For $450,000, we built the village, staffed it and got the people working. This was exactly what the people needed. We had guys who defected from the Taliban. They came to us and said, “You know, we didn’t want to be Taliban, but they paid us $5 a day and I have 16 people in my family. How am I going to support them if I don’t go out and shoot?”
Our village was too successful. The guy running it was murdered, but that didn’t stop the village. It’s keeping on.

What would it take for big companies to successfully locate in Afghanistan?

If you get the villagers behind you, and they see that you’re there to create jobs and do good things with their people, they will protect you. That’s where we have failed. We leave, and we may leave a task force, but we don’t help the poor help themselves. They talk about getting Chevron. They talk about getting a PepsiCo plant built over there. How marvelous is this? Forty thousand people involved, with truckers, distributing and all these things. What about paying for security? I said, “Help us get the villagers behind you. It will cost half what (security) is costing.”

There are going to be problems, and we always involve the villagers in solving them. And they solve them. The school is their school. Do you think they are going to let the Taliban hit it? Their clinic? No. They can’t always protect the crops, but they will try, and they will die trying.

Local leadership and will to succeed, then, are vital in the region. If you have a good provincial leader – and we have good provincial leaders all over Afghanistan – they are the ones you need to work with, not the central government. Afghans don’t like a central government. They said to me, “You don’t understand us. You say we can’t govern ourselves and that all we do is fight. That’s so wrong. Your forefathers wanted you to have a states-rights government. That’s what we have. All these provincial leaders are like governors.”

Last summer, you voiced outrage when U.S. military equipment and structures were being destroyed as American forces were withdrawn.

The government tries to tell us that’s not true, but it is true. Right now they have a moratorium on the destruction of military property there. An Afghan leader told me the Kandahar base could hold all the refugees. There’s room.

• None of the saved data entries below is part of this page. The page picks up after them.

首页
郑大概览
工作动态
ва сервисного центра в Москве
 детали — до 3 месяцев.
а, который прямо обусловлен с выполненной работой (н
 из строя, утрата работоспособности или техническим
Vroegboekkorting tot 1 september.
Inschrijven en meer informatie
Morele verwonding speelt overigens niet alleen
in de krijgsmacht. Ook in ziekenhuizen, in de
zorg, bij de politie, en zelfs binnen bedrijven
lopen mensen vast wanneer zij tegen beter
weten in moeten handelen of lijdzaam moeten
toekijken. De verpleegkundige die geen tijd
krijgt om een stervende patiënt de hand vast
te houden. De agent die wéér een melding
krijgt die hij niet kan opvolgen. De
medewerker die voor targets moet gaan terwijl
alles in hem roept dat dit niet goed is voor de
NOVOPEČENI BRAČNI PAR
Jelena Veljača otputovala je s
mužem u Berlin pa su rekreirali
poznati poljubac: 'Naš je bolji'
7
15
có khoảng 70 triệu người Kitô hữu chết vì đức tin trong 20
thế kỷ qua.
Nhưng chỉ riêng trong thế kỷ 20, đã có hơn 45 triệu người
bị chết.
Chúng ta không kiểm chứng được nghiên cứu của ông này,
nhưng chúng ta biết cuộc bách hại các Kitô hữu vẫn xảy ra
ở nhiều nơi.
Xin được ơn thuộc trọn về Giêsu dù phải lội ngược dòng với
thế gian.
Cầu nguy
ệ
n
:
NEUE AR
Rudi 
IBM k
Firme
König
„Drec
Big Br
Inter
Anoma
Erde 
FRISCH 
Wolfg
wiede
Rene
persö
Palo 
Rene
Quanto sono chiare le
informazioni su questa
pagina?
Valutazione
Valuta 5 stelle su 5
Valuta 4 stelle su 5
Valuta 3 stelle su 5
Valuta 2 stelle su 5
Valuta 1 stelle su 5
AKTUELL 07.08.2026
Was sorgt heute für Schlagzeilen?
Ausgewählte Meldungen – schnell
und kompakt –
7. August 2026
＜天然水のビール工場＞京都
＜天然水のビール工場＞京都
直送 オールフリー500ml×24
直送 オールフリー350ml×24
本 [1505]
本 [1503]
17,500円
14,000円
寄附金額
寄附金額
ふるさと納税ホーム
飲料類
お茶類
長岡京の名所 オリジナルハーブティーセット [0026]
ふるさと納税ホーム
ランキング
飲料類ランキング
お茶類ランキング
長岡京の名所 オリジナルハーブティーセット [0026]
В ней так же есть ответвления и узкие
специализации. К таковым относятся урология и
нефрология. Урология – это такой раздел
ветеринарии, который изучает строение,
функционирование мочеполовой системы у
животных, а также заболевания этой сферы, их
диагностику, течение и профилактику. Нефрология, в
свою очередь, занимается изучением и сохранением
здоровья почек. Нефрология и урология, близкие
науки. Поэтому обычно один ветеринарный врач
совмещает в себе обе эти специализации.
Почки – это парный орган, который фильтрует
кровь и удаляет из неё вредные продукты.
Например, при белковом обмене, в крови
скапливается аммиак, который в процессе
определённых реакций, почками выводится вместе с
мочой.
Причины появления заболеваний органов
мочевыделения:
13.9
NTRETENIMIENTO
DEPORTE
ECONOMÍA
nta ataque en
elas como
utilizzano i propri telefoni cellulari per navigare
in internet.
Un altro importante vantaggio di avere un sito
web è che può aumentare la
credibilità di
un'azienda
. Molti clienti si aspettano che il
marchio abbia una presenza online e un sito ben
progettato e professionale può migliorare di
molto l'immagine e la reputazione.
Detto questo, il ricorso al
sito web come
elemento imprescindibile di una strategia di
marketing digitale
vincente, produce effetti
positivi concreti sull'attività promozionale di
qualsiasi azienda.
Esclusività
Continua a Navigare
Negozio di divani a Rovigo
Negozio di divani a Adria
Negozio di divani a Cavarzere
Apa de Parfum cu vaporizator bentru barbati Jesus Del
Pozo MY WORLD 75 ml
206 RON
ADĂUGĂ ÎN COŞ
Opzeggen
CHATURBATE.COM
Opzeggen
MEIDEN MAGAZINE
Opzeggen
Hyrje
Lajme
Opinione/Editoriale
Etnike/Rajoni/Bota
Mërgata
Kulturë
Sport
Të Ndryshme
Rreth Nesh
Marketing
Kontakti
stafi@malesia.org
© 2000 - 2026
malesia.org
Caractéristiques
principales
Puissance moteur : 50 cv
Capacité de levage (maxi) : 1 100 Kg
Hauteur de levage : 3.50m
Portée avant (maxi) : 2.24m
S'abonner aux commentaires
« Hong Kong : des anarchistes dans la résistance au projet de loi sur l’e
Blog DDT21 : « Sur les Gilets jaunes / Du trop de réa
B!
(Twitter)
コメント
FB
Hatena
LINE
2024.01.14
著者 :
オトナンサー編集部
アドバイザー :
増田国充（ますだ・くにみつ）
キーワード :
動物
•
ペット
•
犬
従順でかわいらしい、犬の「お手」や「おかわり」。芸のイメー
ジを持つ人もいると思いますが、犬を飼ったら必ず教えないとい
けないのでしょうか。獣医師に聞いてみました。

Let’s take the refugees in. Let’s take the orphans off the street. Let’s get the widows who are not allowed to work, who are forced to starve behind the walls. We could bring them in and train them, and they could take care of themselves. We want to help them help themselves, and then leave. And it won’t take a dime in taxpayer money. Give us the money that was going to be spent destroying things. We don’t need to convert them. A barracks is a barracks. A school is a school. A barbershop is a barbershop. One oven could go to a family and make a big difference. Think what a truck would mean to an Afghan family of 16.

How far do you think you will be able to go with the Marshall Plan for Afghanistan?

As far as the government will let us. We have the Afghan government behind us. We have the Afghan army behind us. We would like to work more with the Afghan provincial leaders, if we just had the means of doing it. Every person who has worked with our charity has done so by giving time. They have not been compensated even for the money they spent on travel. Everybody has done it with their heart. It shows that it can be done. 

Jeff Stoffer is editor of The American Legion Magazine.